Collected data
--
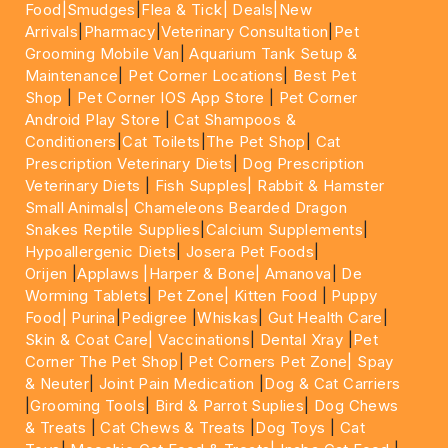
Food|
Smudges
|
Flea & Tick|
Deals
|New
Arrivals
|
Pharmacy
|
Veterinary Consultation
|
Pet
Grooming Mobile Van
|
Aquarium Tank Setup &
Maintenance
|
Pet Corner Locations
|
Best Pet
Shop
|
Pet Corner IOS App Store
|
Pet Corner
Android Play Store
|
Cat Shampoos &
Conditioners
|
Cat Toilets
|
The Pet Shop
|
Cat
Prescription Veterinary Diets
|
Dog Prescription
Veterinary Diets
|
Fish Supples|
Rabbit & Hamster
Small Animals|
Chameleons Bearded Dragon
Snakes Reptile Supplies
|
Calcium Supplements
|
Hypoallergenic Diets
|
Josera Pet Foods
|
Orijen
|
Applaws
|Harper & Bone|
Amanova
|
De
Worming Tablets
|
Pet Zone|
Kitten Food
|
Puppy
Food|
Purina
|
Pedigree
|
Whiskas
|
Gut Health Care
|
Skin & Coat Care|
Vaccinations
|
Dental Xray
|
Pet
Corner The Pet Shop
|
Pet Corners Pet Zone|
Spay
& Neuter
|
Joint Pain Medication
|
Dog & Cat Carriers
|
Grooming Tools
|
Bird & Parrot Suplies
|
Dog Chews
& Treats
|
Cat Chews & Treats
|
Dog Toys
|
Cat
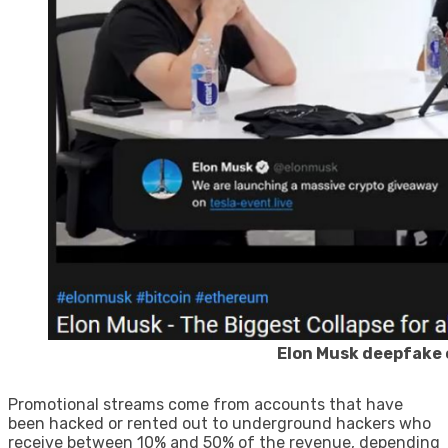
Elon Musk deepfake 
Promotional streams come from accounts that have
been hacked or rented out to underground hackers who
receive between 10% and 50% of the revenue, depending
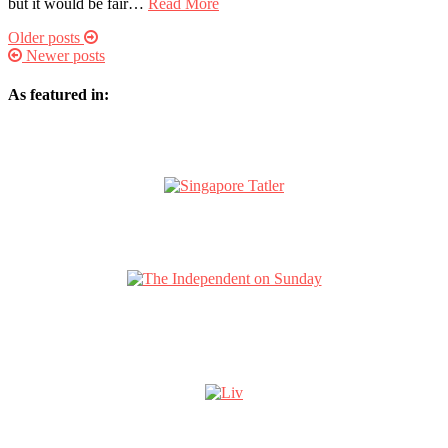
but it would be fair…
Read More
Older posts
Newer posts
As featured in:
--
- Instructions for the task -
Nothing but the pictures is to be left out; repeat the data exactly.

- Your solution -
Food|
Smudges
|
Flea & Tick|
Deals
|New
Arrivals
|
Pharmacy
|
Veterinary Consultation
|
Pet
Grooming Mobile Van
|
Aquarium Tank Setup &
Maintenance
|
Pet Corner Locations
|
Best Pet
Shop
|
Pet Corner IOS App Store
|
Pet Corner
Android Play Store
|
Cat Shampoos &
Conditioners
|
Cat Toilets
|
The Pet Shop
|
Cat
Prescription Veterinary Diets
|
Dog Prescription
Veterinary Diets
|
Fish Supples|
Rabbit & Hamster
Small Animals|
Chameleons Bearded Dragon
Snakes Reptile Supplies
|
Calcium Supplements
|
Hypoallergenic Diets
|
Josera Pet Foods
|
Orijen
|
Applaws
|Harper & Bone|
Amanova
|
De
Worming Tablets
|
Pet Zone|
Kitten Food
|
Puppy
Food|
Purina
|
Pedigree
|
Whiskas
|
Gut Health Care
|
Skin & Coat Care|
Vaccinations
|
Dental Xray
|
Pet
Corner The Pet Shop
|
Pet Corners Pet Zone|
Spay
& Neuter
|
Joint Pain Medication
|
Dog & Cat Carriers
|
Grooming Tools
|
Bird & Parrot Suplies
|
Dog Chews
& Treats
|
Cat Chews & Treats
|
Dog Toys
|
Cat
Elon Musk deepfake 
Promotional streams come from accounts that have
been hacked or rented out to underground hackers who
receive between 10% and 50% of the revenue, depending
but it would be fair…
Read More
Older posts
Newer posts
As featured in:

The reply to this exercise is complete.